Dans ces zones d’intervention, les communautés ont des difficultés à aménager et gérer leurs ressources forestières.

Victorien Mba, au Cameroun, le 20 avril 2019. (VOA/Emmanuel Jules Ntap)
Victorien Mba, au Cameroun, le 20 avril 2019. (VOA/Emmanuel Jules Ntap)

Victorien Mba, responsable de l’ONG "Appui pour la protection de l’environnement et le développement", explique que "si vous demandez à un sociologue de venir faire une étude socio-économique, pour un village qui a 9 km, il vous dira que cela va prendre tels nombre de mois.
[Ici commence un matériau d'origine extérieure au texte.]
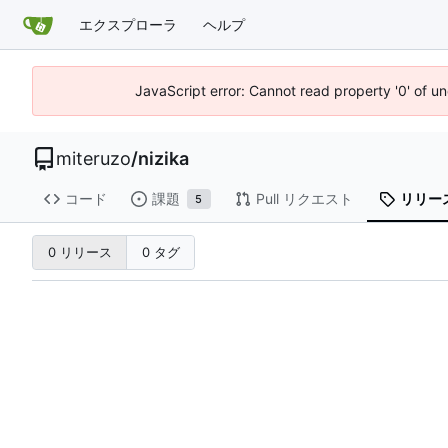
エクスプローラ
ヘルプ
JavaScript error: Cannot read property '0' of u
miteruzo
/
nizika
コード
課題
Pull リクエスト
リリー
5
0 リリース
0 タグ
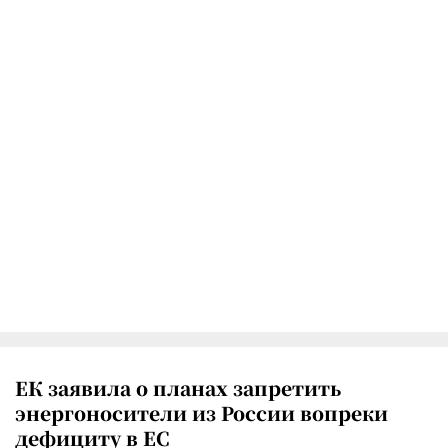
ЕК заявила о планах запретить
энергоносители из России вопреки
дефициту в ЕС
Et au cas où le montant de ses honoraires s’élève à 10 millions de francs CFA, du coup la communauté ne pourra pas payée".

Mais avec "Le plan simple de gestion", élaboré sous la coordination du centre pour l’environnement et le développement, le CED et les coûts financiers des études sont amoindris.
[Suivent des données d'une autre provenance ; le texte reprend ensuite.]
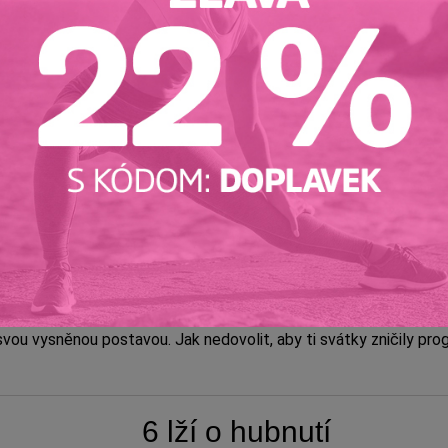
ostlivci v podobě jarního oblečení a obav, jak se do něj po zimě
Tvaroh! Superpotravin
atem. Zajímá tě, jestli ho zařadit do jídelníčku? A proč je všem
Jak si užít Vánoce a n
svou vysněnou postavou. Jak nedovolit, aby ti svátky zničily pro
6 lží o hubnutí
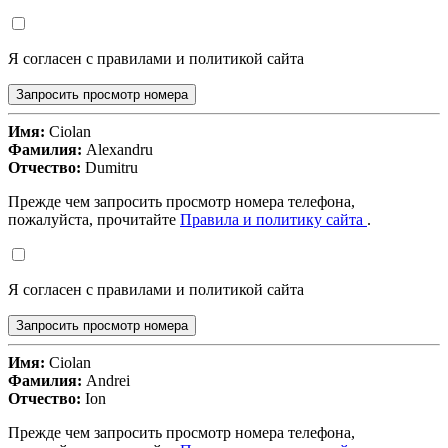
Я согласен с правилами и политикой сайта
Запросить просмотр номера
Имя:
Ciolan
Фамилия:
Alexandru
Отчество:
Dumitru
Прежде чем запросить просмотр номера телефона,
пожалуйста, прочитайте
Правила и политику сайта
.
Я согласен с правилами и политикой сайта
Запросить просмотр номера
Имя:
Ciolan
Фамилия:
Andrei
Отчество:
Ion
Прежде чем запросить просмотр номера телефона,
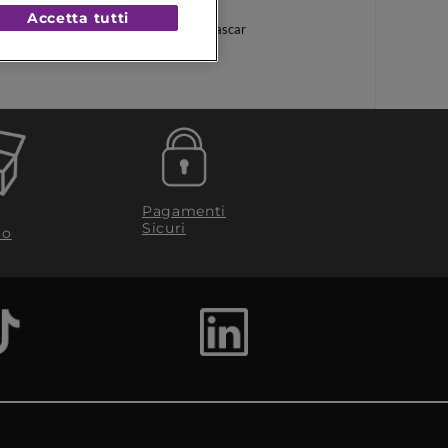
Accetta tutti
Tonico Centella Madagascar
Pagamenti
Sicuri
to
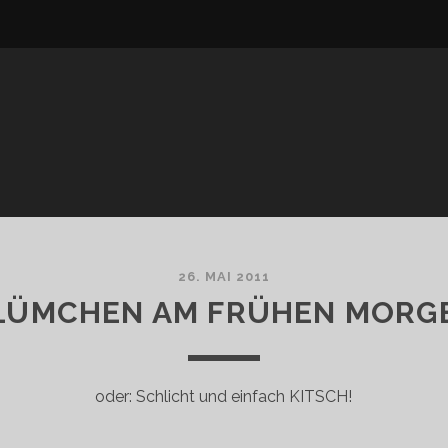
26. MAI 2011
LÜMCHEN AM FRÜHEN MORG
oder: Schlicht und einfach KITSCH!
Victor Amougou, au Cameroun, le 20 avril 2019. (VOA/Emmanuel Jules Ntap)
Victor Amougou, au Cameroun, le 20 avril 2019. (VOA/Emmanuel Jules Ntap)

Une plus value qu’apprécie Victor Amougou, coordonnateur du Centre pour l’éducation, la formation, et l’appui de développement (CEFAID), une ONG basée à Yokadouma, dans la région de l’Est, la principale région forestière du Cameroun.

"La forêt communautaire bénéficie au départ des appuis multiformes des partenaires de la communauté. Une fois en exploitation, les partenaires s’en vont, mais les responsables de ces communautés et les membres font face aux difficultés techniques et financières pour pouvoir réviser ce plan simple de gestion".

C’est ainsi que certaines communautés villageoises du Cameroun ont abandonné des projets d’exploitation ou de gestion forestière dans la plupart des forêts communautaires.

Et pourtant, ces communautés pouvaient en assurer la gestion pendant 25 ans, selon la loi forestière camerounaise. Mais ce qui leur a fait défaut, c'est l’absence d’un plan simple de gestion.

"Ce document est élaboré sur des études portant sur les inventaires de la faune, de la flore et puis des produits forestiers non-ligneux dans un village et des enquêtes socio-économiques, assorti d’un plan de développement, avec un ensemble de cartes. Et ce plan simple de gestion est un document qu’on révise tous les cinq ans", précise Victor Amougou​.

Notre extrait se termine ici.